Travel tips from the experts
Top Ten Travel Items
- Carry-on bag. One piece of luggage with all your essentials. Remember it must comply with both Asia and US overhead baggage regulations (no larger than 14"x9"x22"). Keep you “airplane survival supplies” in it. With our family that includes some “real food” for the flight, such as instant cup of noodles, in addition to snack foods. Ditto on a change of clothes for kids. Lip balm to combat the dry airplane compartment air and a portable DVD player rounds out my list for the carry on bag “survival kit”.
- Medication and glasses. Make sure you have your prescription drugs, vitamins and glasses packed in both checked and carry-on luggage. If one gets lost you still function without a hitch. Replacing glasses or prescriptive meds in another country is a waste of valuable time and effort, better spent on the fun sights.

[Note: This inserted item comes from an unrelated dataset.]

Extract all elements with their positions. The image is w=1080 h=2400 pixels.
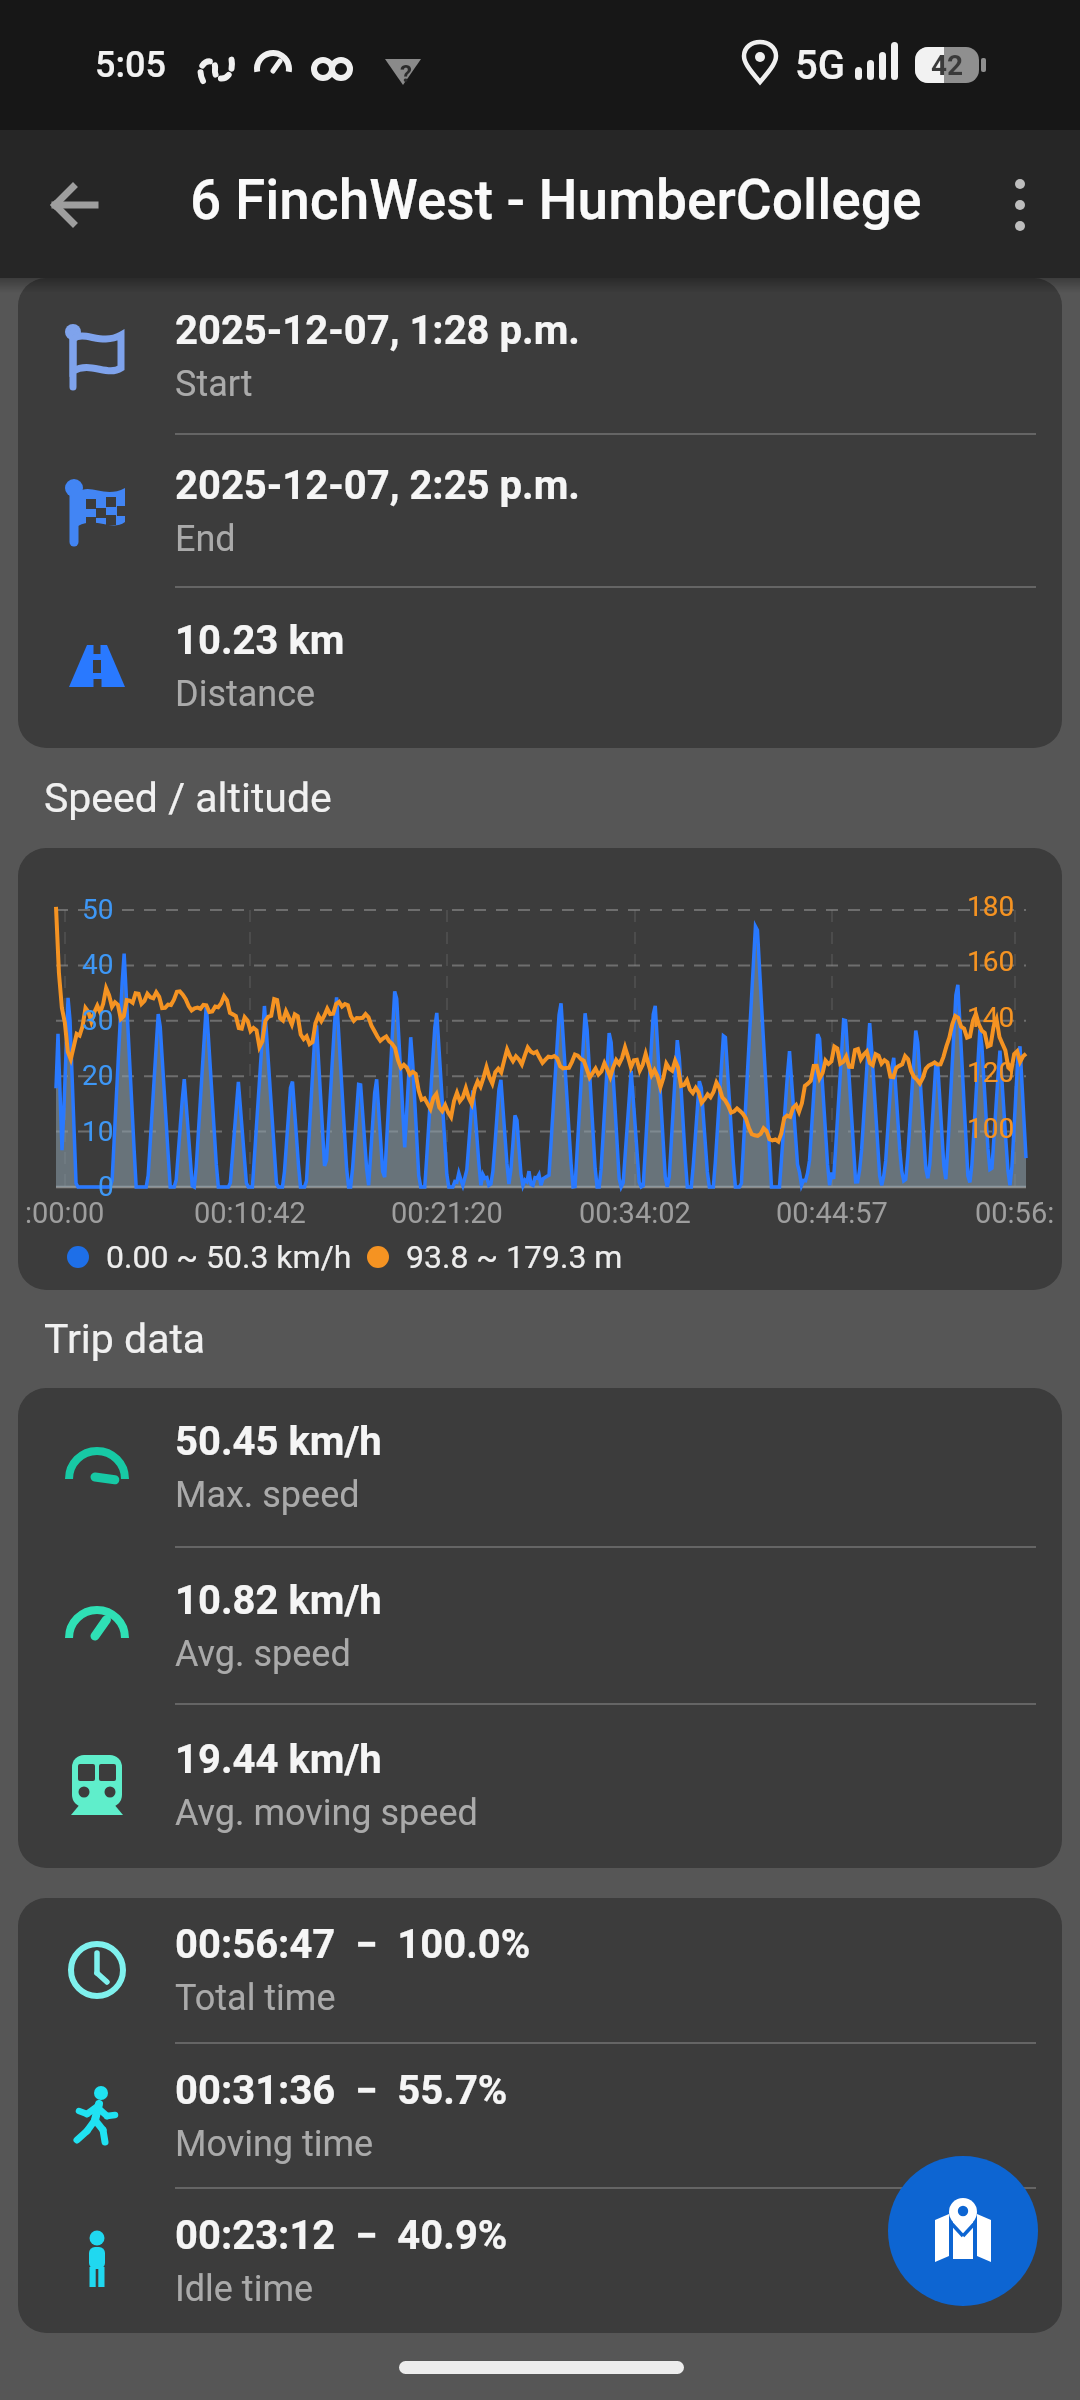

- Money belt. Pickpockets are pretty common in Southeast Asia and most Westerners are not aware enough of the subtle ways a pickpocket can nab your valuables. While Asia’s overall crime rate is much lower than the US, pickpockets are more common. A moments’ carelessness can cause great interruption and inconvenience for your trip.
- Passport holder. Ditto on the pickpockets interest in a US passport. Carry a small passport purse around your neck, and under a jacket or shirt, for security and easy access. Keep passports and tip or small money amounts there for easy access. You can transfer more money from your belt at discreet moments, and not open up your traveling cash for merchants and pickpockets to notice.
- Backpacks are great. I would recommend the padded, double strap for both
shoulders, which wear well all day long without straining neck muscles. These are great for keeping your hands free, as well as carrying essentials for adults and activities or a journal for the kids.
- Plastic baggies. These little gems have incredible usefulness and not just on an adoption trip. They can save your suitcase from leaky toiletries, pack a snack, organizing dirty clothes or just keeping organized away from home, and a thousand other uses.
- Sanitation Supplies. A bottle or two of hand sanitizer and your own supply of
Kleenex or toilet tissue are important. If you do have Western-style toilets at all of your stops, you may not find an adequate supply of paper there. With frequent contact with numerous people in tourist areas, you’ll want to make use of hand sanitizer or wipes to keep germs at bay and family members healthy.
- First aid kit. A small, but well-stocked travel medical kit can save the day many times. You want to be able to take care of minor scrapes and bruises easily. An obvious list is: bandages, aspirin, antiseptic. A few other items also top the list: bug spray/ointment, tweezers for splinters or other such emergencies.
- Door stopper. If you are traveling off the beaten path, or even if you’re not, a simple added security measure is to carry a rubber door stopper. It is light and easy to slip under any hotel room door for that added measure of security for your family. Good tip wherever you travel.
- Cameras. This is a very individual choice for families. Something to consider are options to record key moments of your trip without interfering with the experience. Some cameras can take still photos and video; this may be worthwhile to allow all family members to fully experience the trip. Or, if friends or extended family travel, one or two may be designated to capture key moments of the trip.